TORONTO — A judge denied standing to three members of the public in the emissions case against Volkswagen in Ontario court Thursday, saying it’s not their role to prosecute the company accused of harming them.
Lawyers for the German automaker have said the company intends to plead guilty to all 60 Canadian charges it faces in the emissions-cheating scandal, and Justice Enzo Rondinelli had been weighing a third-party application to hear from its alleged victims.
In denying that application, Rondinelli noted that in a criminal case it is the Public Prosecution Service of Canada’s role to represent the public at large.
“No doubt there was a time when early societies functioned without centralized systems of criminal justice.
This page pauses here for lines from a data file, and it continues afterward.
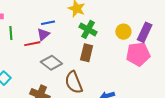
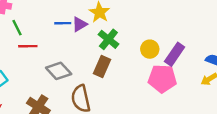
green line: (11, 33) -> (17, 28), turned -32
purple triangle: (43, 34) -> (79, 24), moved
red line: (32, 44) -> (28, 46), moved

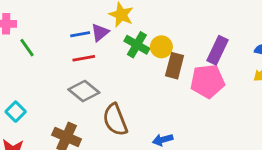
red line: (28, 46) -> (84, 58), moved
yellow circle: (150, 49) -> (161, 47), moved
brown rectangle: (102, 66) -> (175, 66), moved

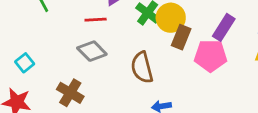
yellow circle: (161, 47) -> (171, 18), size x1.4
brown semicircle: (115, 120) -> (142, 67), moved

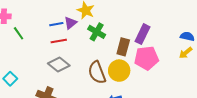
yellow circle: (171, 18) -> (119, 71), moved
purple rectangle: (224, 27) -> (142, 34), moved

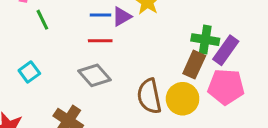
green cross: (97, 32) -> (205, 40), moved, turned -30
cyan square: (10, 79) -> (29, 72), moved

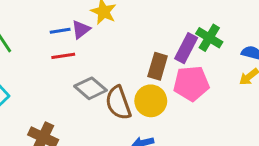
green cross: (205, 40) -> (209, 38), moved, turned 30
gray diamond: (94, 75) -> (91, 88), moved

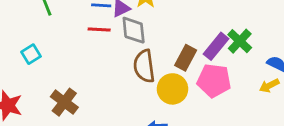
gray diamond: (91, 88) -> (134, 30), moved, turned 32
brown semicircle: (118, 103) -> (144, 66), moved

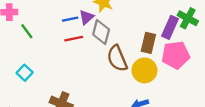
gray diamond: (134, 30) -> (101, 32), turned 35

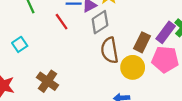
gray diamond: (101, 32) -> (100, 22), turned 30
red line: (74, 39) -> (62, 22), moved, turned 54

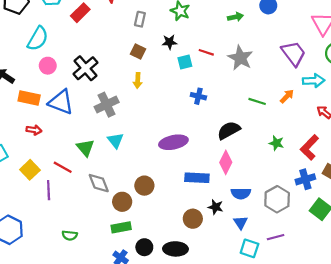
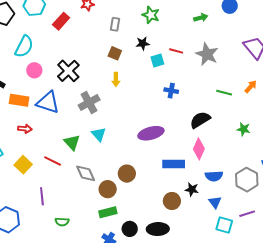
purple line: (49, 190) -> (42, 196), moved

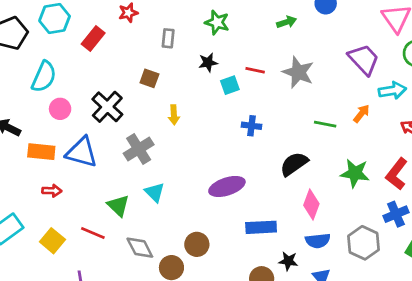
brown square: (115, 53) -> (149, 78), moved
green star: (243, 129) -> (355, 173), size x1.5
pink diamond: (199, 149) -> (311, 204), moved

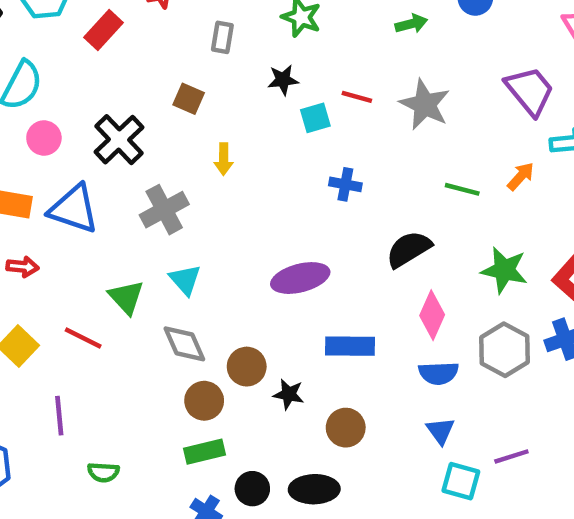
gray hexagon: (364, 243) -> (505, 350), moved
gray diamond: (140, 248) -> (184, 344), moved
black star: (288, 261) -> (289, 394), moved

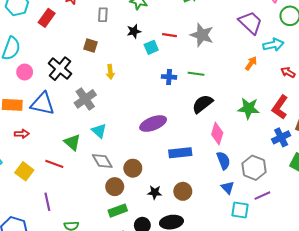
green line: (462, 189) -> (196, 74), moved
gray hexagon: (505, 350) -> (254, 168), moved
blue semicircle: (439, 373) -> (223, 161), turned -102
black star: (289, 394) -> (155, 192), moved

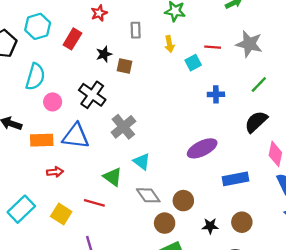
black star: (134, 31) -> (104, 54), moved
yellow arrow: (110, 72) -> (169, 44), moved
green line: (196, 74) -> (259, 84), moved, turned -49

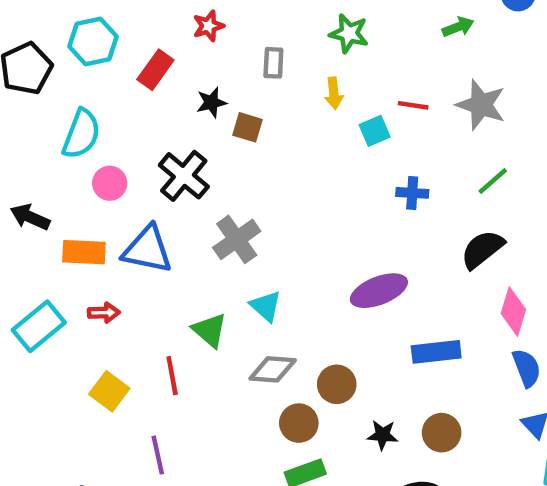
gray diamond: (148, 195) -> (273, 369), turned -55
red line: (94, 203) -> (172, 376), turned 60
cyan rectangle: (21, 209) -> (39, 326), moved

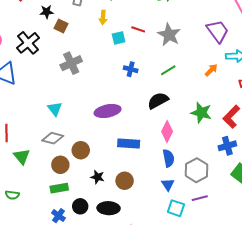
gray cross: (237, 239) -> (71, 63), moved
green triangle: (210, 330) -> (22, 156), moved

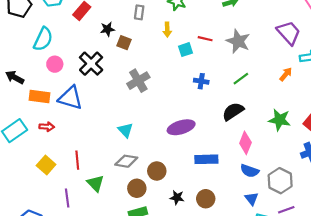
blue semicircle: (168, 158) -> (250, 171), turned 126

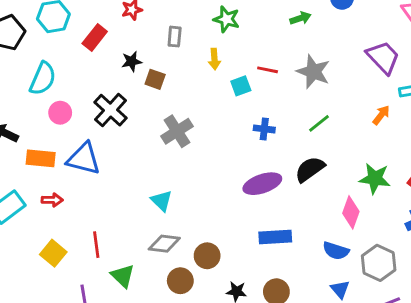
purple ellipse: (181, 127) -> (262, 184), moved
pink diamond: (245, 143) -> (351, 212), moved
Victims resolved criminal disputes themselves,” Rondinelli said, adding the revenge-based system of justice was phased out for a reason.
“With the distinction between civil and criminal law, it became generally undesirable to have alleged victims of crimes be heard as part of criminal proceedings.”
He said this case is not the only legal proceeding against Volkswagen in Canada, and with several class-action lawsuits in the works, the victims will “have their day in court.”
Prosecutor Tom Lemon said he will gather victim impact statements and review them before submitting them to the court on Jan. 22, 2020, in line with the typical process.
But Amir Attaran, whose clients sought standing, argued that all Canadians were harmed by Volkswagen’s actions and should be given time to express that before the company is sentenced.
Volkswagen is accused of importing 128,000 cars into Canada between 2008 and 2015 that violated emissions standards.
Environment Canada’s investigation, launched in September 2015, was repeatedly criticized by environmental experts and lawyers for taking too long.
Volkswagen pleaded guilty in U.S. court in 2017 for violating American laws and was fined $4.3 billion. In 2018, German prosecutors fined the company one-billion euros in the emissions-cheating case.
Several company executives and managers involved in the deception were charged in the U.S. and Germany, and some have already been sent to prison.
In total, the scheme has cost the company more than US$30 billion in fines and civic lawsuits, as well as compensation to customers who returned the affected cars for refunds or exchanges.
The affected vehicles in Canada included 3.0-litre and 2.0-litre diesel engine vehicles sold under the Volkswagen, Audi and Porsche brands.